Presença de cálculos no trato urinário, poupando o parênquima renal.

2 – A nefrolitíase é uma doença comum?

A nefrolitíase é uma das doenças mais comuns e não poupa regiões geográficas, raças ou grupos culturais. Apesar de sua ubiquidade, fatores como idade, sexo, raça e localização geográfica interferem diretamente na ocorrência da doença.

3 – Qual a prevalência de nefrolitíase?

A prevalência dos cálculos renais ao longo da vida é de aproximadamente 10% a 15%.

4 – Há predomínio entre os sexos?

A doença calculosa acomete tipicamente homens adultos. A incidência em homens é 2 a 3 vezes maior que em mulheres. A partir da 6ª década de vida, há uma queda na incidência de nefrolitíase entre os homens e, paralelamente, ocorre um aumento entre as mulheres, com tendência à equivalência entre gêneros a partir desta faixa etária. Além disso, foi observado que a proporção de casos de nefrolitíase entre os sexos masculino/feminino tem diminuído ao longo do tempo.

5 – Porque os casos de litíase têm aumentado no sexo feminino?

Especula-se que o aparente aumento na prevalência de nefrolitíase entre as mulheres deva-se às mudanças no estilo de vida, com maior sedentarismo e aumento da prevalência de obesidade e síndrome metabólica.

6 – Como os cálculos renais podem ser classificados com base em sua localização?

A via excretora renal é formada, na maioria dos casos, por três grupos de cálices (superior, médio e inferior) que através de seus infundíbulos convergem em direção à pelve renal, onde ocorre a emergência do ureter em uma região conhecida como junção uretero-piélica. (JUP).

Os cálculos que estão localizados somente nos cálices são denominados caliciais; quando estão somente na pelve renal, piélicos. Em alguns casos, o cálculo pode ocupar um ou mais cálices, o infundíbulo e a pelve renal sendo chamados de coraliformes incompletos. Quando ocupam todos os cálices e a pelve são denominados de cálculos coraliformes completos (devido à semelhança de sua forma com os corais marinhos). Portanto, a denominação de cálculo coraliforme se deve ao seu formato e não à sua composição.

7 – Qual a localização mais comum dos cálculos no trato urinário?

Os cálculos urinários podem ocorrer praticamente em qualquer parte do trato urinário. De maneira geral, 97% dos cálculos localizam-se no parênquima renal, nas papilas, nos cálices, na pelve renal ou no ureter. Apenas 3% dos cálculos urinários localizam-se na bexiga e na uretra.

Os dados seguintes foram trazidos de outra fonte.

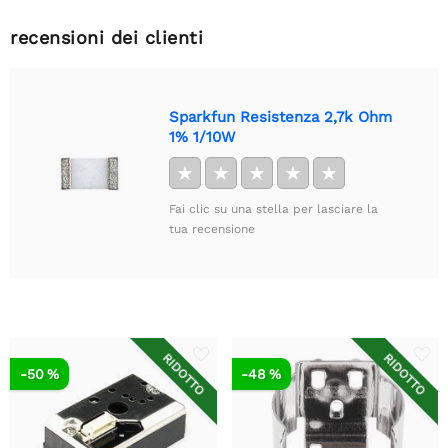
recensioni dei clienti
Sparkfun Resistenza 2,7k Ohm
1% 1/10W
★
★
★
★
★
Fai clic su una stella per lasciare la
tua recensione
RIDOTTO
RIDOTTO
-50 %
-48 %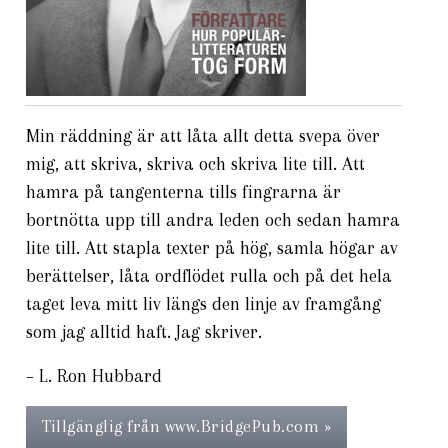
Min räddning är att låta allt detta svepa över
mig, att skriva, skriva och skriva lite till. Att
hamra på tangenterna tills fingrarna är
bortnötta upp till andra leden och sedan hamra
lite till. Att stapla texter på hög, samla högar av
berättelser, låta ordflödet rulla och på det hela
taget leva mitt liv längs den linje av framgång
som jag alltid haft. Jag skriver.
– L. Ron Hubbard
Tillgänglig från www.BridgePub.com »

Litíases Urinária: cálculos no trato urinário

8 – Quais os fatores de risco para litíase?

Quanto à etnia, ela é mais frequente em brancos, seguido pelos hispânicos, asiáticos e negros. Quanto à distribuição geográfica, a litíase renal é mais comum em regiões quentes, áridas ou de clima seco como montanhas, desertos e áreas tropicais.

A incidência da litíase está relacionada ainda a fatores de risco ocupacionais. Trabalhadores que ficam expostos a altas temperaturas e a situações que levam à desidratação (ex. cozinheiros, siderúrgicos) apresentam uma menor quantidade de citrato (que tem efeito protetor na formação de cálculos) e um menor volume urinário. Com isso, a urina se torna mais concentrada, o que leva a uma maior prevalência nesse grupo.

Pessoas com baixa ingestão hídrica, com alto índice de massa corpórea ou história familiar também apresentam maior incidência litiásica.

9 – Qual a idade com maior incidência de litíase renal?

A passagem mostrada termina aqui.